In 2015, the city installed a two-way protected bike lane on Clinton Street and later added a mid-block crosswalk on the block between Grand Street and East Broadway (at that time, Blatt was chair of CB3’s transportation committee). In a recent letter to DOT, she and other members of the Grand Gridlock Coalition wrote, “We applaud the pedestrian and cyclist safety measures that DOT has installed in the last few years, but these safety measures have inadvertently led to an intolerable level of traffic congestion, noise pollution and unsafe conditions.”
There was a ribbon cutting on Clinton Street last year to inaugurate a new crosswalk and traffic signal.
The problems on Clinton Street have been made worse by the ongoing construction at Essex Crossing. The developers blocked off the sidewalk on the west side of Clinton while a 15-story building at 145 Clinton St. was being built. As a result, pedestrians spilled out into the bike lane. While the sidewalk was recently reopened, work will soon begin on Site 4 of Essex Crossing, located on the west side of Clinton Street between Delancey and Broome streets. This means pedestrians will once again likely be forced out into the street.

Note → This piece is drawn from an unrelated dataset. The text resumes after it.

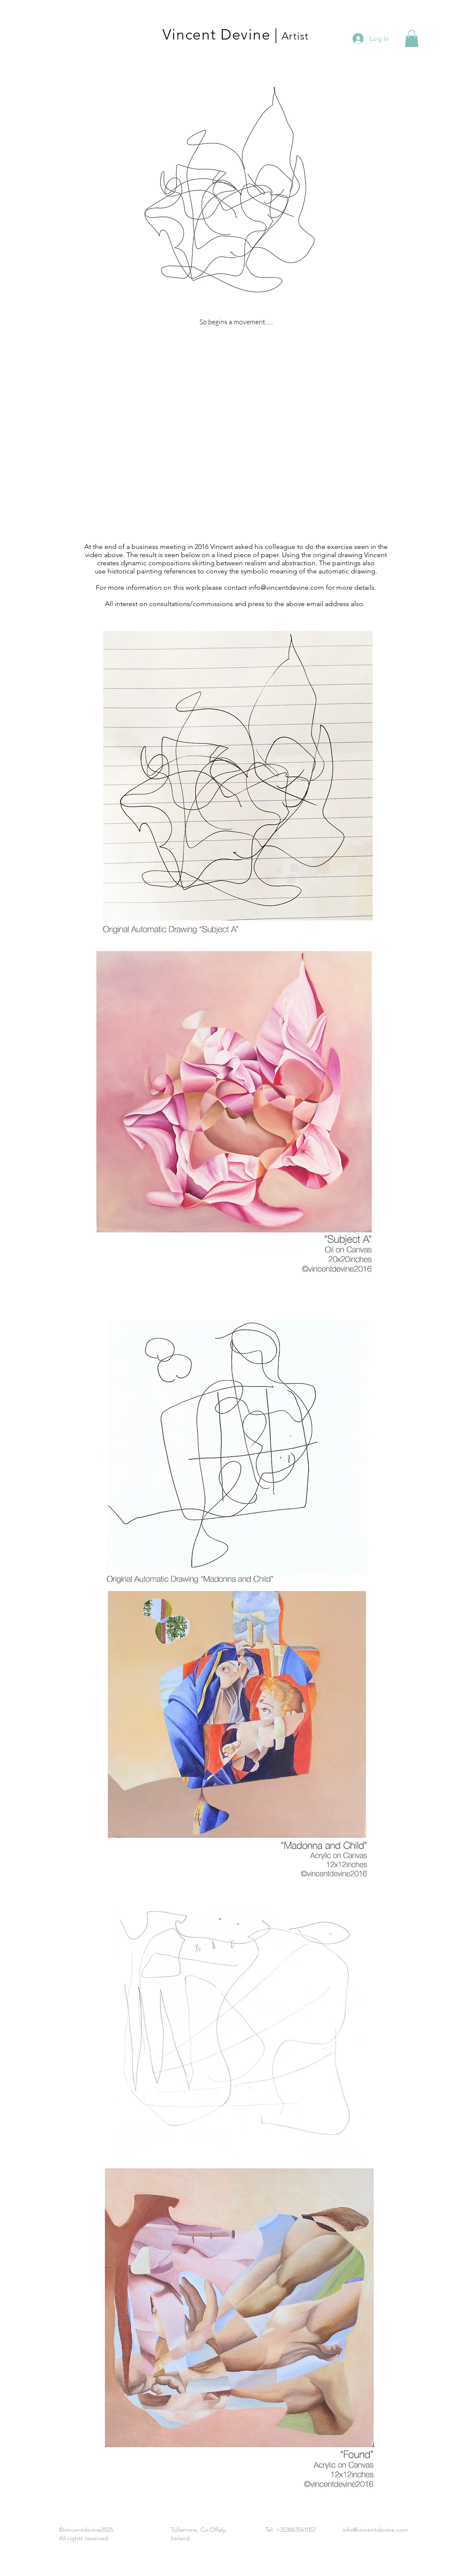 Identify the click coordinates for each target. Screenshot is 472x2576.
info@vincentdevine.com (286, 587)
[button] (412, 38)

There are other long-range concerns about the impact of the Essex Crossing development project on congestion in the immediate area. The building located at the intersection of Clinton and Grand streets includes a 30,000 square foot Trader Joe’s and a 22,500 square foot Target store. There’s a commercial loading dock for those stores on Clinton Street. Just one block away, NYU Langone will be opening a large medical center in another Essex Crossing building, and a publicly accessible park will border the congested Clinton Street thoroughfare. The new businesses and local amenities are sure to add significantly more pedestrian traffic and more vehicular traffic to an already overburdened area.
For their part, the Essex Crossing developers say they’ve been in constant contact with DOT, the police department and the community board about construction-related traffic issues and about traffic management once the first buildings officially open next summer and fall.
Wednesday’s 7th Precinct meeting takes place at 7:30 p.m. at the station house, 19 Pitt St. Another community meeting devoted to the Clinton/Grand Street traffic issue is in-the-works. It’s being planned by Grand Street Democrats, a local political club. We’ll let you know when there are more details about that.
Clinton Street near Grand Street. File photo.